Your instructions
Below are some entries. Repeat exactly the lines from the one with "Wasserschadensanierung Schweringen –" through the one with "se le cuenta", and only those.

(Collected data)

'''

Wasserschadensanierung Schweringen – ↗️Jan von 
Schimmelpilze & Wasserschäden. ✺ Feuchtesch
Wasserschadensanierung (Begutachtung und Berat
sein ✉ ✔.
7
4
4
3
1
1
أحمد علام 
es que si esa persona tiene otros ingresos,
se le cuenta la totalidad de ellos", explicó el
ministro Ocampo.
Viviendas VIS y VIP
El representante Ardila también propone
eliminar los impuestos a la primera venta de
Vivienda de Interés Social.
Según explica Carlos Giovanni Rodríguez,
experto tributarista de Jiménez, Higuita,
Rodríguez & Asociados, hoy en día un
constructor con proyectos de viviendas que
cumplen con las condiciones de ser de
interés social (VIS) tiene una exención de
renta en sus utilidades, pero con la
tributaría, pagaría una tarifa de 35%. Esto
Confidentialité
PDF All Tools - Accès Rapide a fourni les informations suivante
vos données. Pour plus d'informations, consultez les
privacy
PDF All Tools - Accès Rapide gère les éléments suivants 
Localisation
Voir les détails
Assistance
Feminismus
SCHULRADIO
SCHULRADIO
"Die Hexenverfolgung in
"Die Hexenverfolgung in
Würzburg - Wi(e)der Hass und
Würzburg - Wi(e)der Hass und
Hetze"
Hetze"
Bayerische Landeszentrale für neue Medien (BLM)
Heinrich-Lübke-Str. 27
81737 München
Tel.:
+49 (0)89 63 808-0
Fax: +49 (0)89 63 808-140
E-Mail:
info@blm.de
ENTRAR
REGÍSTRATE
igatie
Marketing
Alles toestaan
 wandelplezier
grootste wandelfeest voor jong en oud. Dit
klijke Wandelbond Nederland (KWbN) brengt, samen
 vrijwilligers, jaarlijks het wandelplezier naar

'''
'''

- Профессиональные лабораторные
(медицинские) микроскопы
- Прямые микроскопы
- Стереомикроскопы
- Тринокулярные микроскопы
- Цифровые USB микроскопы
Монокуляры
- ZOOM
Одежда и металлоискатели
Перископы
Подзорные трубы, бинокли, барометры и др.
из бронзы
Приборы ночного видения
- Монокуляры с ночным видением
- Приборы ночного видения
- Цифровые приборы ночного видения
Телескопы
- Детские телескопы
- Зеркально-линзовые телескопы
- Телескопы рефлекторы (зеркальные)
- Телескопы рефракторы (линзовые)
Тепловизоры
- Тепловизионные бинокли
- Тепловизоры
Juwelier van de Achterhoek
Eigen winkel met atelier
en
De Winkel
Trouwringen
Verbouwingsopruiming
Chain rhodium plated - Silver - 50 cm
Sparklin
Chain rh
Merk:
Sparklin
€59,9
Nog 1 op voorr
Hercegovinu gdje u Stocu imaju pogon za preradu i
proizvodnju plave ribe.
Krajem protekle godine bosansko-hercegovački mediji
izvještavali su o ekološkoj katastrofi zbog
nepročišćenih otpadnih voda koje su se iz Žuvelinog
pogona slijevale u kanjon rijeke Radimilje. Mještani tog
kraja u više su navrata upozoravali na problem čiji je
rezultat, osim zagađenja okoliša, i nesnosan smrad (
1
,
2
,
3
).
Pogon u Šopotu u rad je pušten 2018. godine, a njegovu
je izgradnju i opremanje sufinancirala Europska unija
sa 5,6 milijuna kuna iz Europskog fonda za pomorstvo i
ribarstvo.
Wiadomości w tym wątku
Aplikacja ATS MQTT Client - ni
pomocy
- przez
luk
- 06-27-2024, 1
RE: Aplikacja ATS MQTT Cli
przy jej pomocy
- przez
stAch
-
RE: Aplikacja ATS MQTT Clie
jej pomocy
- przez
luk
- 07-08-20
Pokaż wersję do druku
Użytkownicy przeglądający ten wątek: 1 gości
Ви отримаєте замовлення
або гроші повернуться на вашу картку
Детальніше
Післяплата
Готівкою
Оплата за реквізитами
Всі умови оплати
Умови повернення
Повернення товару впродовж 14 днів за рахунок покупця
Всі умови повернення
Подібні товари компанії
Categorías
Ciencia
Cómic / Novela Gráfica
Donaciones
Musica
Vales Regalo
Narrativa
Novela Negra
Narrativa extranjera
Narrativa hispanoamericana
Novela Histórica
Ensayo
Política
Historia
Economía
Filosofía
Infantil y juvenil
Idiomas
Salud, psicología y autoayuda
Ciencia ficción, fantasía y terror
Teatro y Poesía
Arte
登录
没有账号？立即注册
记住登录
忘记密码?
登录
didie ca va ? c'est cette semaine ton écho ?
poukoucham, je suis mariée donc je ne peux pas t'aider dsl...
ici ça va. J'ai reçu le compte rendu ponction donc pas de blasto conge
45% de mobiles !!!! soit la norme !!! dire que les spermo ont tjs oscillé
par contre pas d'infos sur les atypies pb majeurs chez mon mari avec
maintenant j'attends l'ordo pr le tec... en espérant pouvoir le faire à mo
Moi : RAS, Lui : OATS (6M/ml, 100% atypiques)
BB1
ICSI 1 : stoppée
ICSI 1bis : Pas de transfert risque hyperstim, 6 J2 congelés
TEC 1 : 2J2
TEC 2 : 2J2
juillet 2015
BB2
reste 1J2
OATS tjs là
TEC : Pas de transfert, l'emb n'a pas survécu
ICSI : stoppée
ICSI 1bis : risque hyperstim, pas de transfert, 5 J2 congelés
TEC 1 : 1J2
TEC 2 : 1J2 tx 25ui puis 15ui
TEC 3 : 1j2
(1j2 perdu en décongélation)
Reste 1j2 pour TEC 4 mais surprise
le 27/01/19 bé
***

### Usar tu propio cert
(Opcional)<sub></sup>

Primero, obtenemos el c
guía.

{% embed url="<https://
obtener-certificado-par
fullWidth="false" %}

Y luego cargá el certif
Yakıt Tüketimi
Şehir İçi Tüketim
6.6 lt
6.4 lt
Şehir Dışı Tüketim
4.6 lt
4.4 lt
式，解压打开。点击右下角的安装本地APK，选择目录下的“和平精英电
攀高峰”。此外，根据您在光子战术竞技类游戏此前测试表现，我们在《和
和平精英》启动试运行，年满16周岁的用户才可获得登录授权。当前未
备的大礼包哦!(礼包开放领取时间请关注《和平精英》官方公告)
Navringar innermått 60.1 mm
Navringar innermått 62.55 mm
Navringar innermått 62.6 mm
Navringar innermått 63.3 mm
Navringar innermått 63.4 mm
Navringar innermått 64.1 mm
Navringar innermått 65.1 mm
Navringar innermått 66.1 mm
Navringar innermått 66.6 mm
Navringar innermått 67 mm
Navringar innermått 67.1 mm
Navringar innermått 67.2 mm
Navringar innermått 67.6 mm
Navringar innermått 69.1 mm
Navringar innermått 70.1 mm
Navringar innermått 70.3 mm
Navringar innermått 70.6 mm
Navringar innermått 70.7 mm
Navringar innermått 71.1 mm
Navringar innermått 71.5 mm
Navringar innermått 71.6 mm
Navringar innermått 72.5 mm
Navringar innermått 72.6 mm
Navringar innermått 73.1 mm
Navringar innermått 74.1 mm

'''
'''

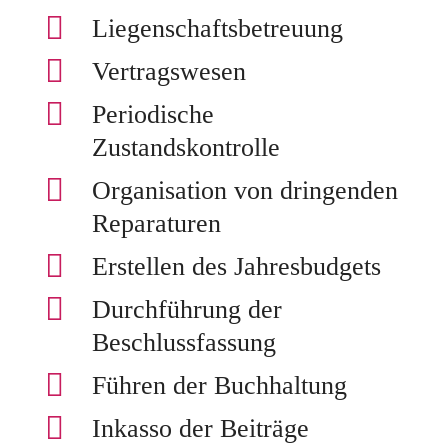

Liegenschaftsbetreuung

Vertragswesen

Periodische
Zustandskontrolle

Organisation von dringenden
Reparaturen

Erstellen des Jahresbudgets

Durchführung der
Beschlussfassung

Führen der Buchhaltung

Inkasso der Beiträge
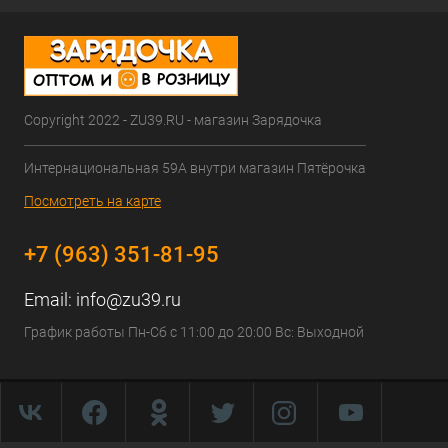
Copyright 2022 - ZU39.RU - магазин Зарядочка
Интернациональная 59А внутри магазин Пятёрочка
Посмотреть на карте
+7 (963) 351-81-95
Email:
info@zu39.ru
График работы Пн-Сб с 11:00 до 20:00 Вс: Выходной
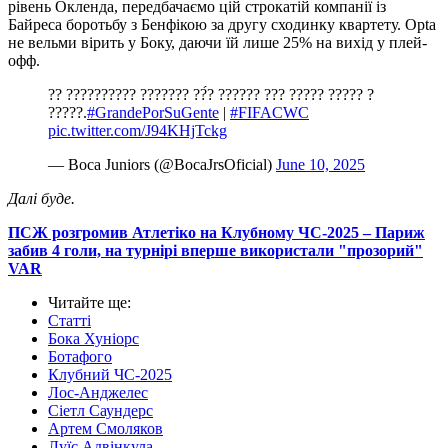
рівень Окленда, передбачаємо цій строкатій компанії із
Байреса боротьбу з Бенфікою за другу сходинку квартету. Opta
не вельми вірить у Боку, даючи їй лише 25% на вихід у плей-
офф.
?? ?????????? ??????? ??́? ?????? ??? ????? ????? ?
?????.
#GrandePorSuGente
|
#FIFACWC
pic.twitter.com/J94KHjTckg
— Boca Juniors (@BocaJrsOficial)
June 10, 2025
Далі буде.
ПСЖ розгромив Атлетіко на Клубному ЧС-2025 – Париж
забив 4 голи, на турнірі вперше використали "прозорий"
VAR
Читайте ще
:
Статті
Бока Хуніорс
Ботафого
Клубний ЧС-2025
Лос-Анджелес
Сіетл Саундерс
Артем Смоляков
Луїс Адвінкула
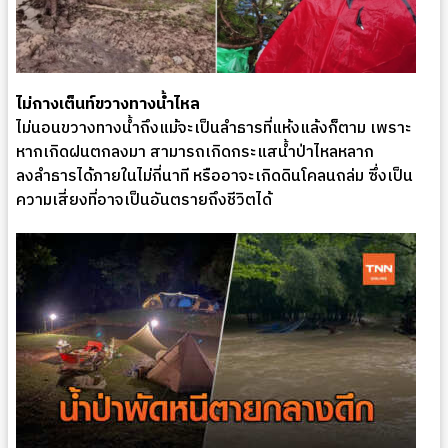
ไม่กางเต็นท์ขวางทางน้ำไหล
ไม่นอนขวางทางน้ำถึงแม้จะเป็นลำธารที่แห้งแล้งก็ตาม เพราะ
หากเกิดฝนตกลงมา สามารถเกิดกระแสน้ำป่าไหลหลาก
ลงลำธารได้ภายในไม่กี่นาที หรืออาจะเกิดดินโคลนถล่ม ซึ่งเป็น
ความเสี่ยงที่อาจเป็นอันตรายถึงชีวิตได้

'''

Answer for this exercise
Wasserschadensanierung Schweringen – ↗️Jan von 
Schimmelpilze & Wasserschäden. ✺ Feuchtesch
Wasserschadensanierung (Begutachtung und Berat
sein ✉ ✔.
7
4
4
3
1
1
أحمد علام 
es que si esa persona tiene otros ingresos,
se le cuenta la totalidad de ellos", explicó el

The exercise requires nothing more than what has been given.